BEGIN DATA LISTING
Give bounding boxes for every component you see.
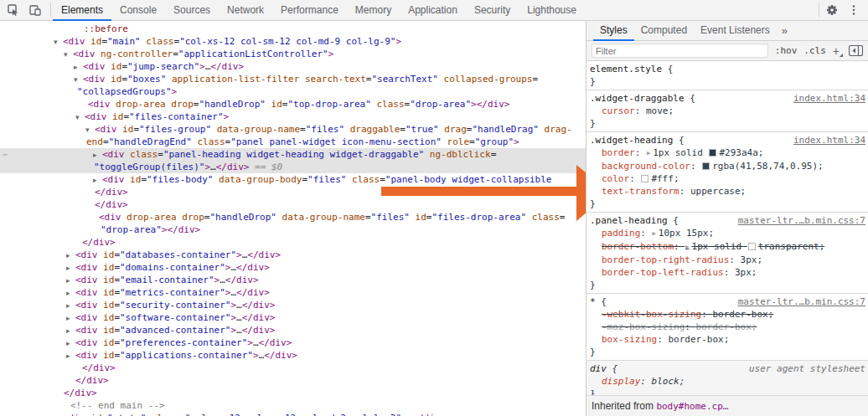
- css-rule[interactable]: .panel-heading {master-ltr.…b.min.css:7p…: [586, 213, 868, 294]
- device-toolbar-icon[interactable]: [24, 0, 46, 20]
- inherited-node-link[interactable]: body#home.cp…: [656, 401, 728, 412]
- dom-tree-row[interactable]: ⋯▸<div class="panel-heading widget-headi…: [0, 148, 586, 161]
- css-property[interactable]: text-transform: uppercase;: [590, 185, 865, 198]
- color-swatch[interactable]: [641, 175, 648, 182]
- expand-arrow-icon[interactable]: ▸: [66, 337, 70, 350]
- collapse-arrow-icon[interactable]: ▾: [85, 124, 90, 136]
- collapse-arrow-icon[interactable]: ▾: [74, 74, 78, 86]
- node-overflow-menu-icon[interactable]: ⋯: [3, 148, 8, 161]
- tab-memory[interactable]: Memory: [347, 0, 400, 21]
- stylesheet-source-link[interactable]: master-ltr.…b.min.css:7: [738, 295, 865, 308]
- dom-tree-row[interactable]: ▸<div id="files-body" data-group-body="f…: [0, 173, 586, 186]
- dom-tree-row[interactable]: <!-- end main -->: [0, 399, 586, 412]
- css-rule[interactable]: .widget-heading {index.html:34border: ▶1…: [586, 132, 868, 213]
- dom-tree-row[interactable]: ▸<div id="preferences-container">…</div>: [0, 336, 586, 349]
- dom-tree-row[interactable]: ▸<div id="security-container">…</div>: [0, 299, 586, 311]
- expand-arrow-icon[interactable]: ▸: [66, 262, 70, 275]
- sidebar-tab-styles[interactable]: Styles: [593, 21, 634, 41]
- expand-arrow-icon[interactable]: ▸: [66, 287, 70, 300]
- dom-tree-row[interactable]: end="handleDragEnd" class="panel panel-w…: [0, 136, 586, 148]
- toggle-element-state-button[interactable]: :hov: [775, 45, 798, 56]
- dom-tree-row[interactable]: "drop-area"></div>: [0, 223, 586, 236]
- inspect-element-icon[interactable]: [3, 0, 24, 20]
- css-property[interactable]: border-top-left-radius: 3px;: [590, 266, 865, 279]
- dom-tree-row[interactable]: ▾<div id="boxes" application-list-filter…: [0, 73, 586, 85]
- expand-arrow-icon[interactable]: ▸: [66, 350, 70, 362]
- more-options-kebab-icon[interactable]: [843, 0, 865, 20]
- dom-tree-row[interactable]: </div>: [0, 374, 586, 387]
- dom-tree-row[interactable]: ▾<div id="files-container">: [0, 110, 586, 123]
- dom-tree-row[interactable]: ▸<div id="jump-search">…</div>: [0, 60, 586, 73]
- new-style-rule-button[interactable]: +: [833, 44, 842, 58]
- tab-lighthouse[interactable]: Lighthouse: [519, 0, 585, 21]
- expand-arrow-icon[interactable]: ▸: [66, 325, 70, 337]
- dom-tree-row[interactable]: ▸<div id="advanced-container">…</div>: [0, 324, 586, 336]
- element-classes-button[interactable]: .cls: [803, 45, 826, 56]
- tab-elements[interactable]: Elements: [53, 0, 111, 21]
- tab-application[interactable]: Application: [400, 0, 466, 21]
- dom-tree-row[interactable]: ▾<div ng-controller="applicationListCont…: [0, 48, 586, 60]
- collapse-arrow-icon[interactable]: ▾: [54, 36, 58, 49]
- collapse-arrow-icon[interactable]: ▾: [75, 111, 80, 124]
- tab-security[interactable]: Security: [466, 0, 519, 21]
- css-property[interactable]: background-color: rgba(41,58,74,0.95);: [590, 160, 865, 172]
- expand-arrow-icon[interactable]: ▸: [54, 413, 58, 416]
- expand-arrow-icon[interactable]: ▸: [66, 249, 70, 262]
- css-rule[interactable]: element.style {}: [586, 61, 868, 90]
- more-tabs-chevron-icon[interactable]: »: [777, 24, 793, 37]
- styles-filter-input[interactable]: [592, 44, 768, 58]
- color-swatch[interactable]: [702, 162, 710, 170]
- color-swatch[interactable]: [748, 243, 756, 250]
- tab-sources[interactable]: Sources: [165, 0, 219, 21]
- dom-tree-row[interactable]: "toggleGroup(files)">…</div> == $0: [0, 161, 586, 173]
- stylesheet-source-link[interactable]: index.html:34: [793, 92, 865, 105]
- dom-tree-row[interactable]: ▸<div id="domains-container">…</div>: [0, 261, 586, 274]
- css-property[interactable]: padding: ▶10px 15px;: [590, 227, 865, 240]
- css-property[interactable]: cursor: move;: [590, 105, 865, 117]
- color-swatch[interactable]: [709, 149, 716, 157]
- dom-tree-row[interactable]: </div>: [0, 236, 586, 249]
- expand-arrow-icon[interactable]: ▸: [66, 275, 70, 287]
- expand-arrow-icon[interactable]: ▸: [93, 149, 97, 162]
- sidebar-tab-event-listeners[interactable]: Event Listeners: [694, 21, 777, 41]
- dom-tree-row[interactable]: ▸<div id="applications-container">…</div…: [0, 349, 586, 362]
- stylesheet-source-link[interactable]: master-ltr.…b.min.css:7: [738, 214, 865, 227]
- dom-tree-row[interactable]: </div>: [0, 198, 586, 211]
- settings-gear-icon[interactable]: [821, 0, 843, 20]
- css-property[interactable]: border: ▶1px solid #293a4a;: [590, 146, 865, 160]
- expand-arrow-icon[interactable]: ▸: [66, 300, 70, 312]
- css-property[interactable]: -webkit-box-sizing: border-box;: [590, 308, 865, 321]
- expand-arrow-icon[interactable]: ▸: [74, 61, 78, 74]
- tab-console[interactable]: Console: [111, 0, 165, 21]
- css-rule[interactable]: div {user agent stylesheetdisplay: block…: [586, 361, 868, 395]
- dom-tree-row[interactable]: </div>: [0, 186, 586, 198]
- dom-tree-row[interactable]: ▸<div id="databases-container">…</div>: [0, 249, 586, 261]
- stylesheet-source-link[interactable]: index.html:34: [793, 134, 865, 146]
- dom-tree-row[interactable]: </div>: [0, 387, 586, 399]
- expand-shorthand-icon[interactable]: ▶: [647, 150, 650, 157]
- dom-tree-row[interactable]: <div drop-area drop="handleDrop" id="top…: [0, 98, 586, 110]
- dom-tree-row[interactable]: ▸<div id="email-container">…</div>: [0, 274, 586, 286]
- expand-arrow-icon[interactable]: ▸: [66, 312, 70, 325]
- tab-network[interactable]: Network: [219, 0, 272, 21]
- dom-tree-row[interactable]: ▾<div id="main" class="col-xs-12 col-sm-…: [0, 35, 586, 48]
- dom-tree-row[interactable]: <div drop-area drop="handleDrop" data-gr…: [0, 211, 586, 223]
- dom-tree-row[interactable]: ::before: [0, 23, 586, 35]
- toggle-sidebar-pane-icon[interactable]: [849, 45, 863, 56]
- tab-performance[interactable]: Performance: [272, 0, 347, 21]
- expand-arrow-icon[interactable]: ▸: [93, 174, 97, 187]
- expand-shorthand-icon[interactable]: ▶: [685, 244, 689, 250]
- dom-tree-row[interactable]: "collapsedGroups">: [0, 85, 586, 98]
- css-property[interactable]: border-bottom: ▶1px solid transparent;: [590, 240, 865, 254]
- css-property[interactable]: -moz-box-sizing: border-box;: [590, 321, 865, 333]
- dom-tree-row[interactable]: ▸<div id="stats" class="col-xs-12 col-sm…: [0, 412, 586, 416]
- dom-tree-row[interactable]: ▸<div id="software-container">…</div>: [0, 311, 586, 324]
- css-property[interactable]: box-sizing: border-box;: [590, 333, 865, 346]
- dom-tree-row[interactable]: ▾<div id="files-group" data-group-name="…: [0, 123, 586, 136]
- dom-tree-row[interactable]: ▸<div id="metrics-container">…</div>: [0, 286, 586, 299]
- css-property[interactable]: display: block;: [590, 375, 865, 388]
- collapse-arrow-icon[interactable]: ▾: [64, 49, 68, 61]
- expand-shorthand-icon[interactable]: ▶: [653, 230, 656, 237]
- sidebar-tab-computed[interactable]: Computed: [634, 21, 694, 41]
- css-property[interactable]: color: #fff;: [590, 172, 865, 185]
END DATA LISTING
### EXERCISE INSTRUCTIONS
In the records above, find each line with the string "panel" and list it.

### EXERCISE ANSWER
- css-rule[interactable]: .panel-heading {master-ltr.…b.min.css:7p…: [586, 213, 868, 294]
- dom-tree-row[interactable]: ⋯▸<div class="panel-heading widget-headi…: [0, 148, 586, 161]
- dom-tree-row[interactable]: end="handleDragEnd" class="panel panel-w…: [0, 136, 586, 148]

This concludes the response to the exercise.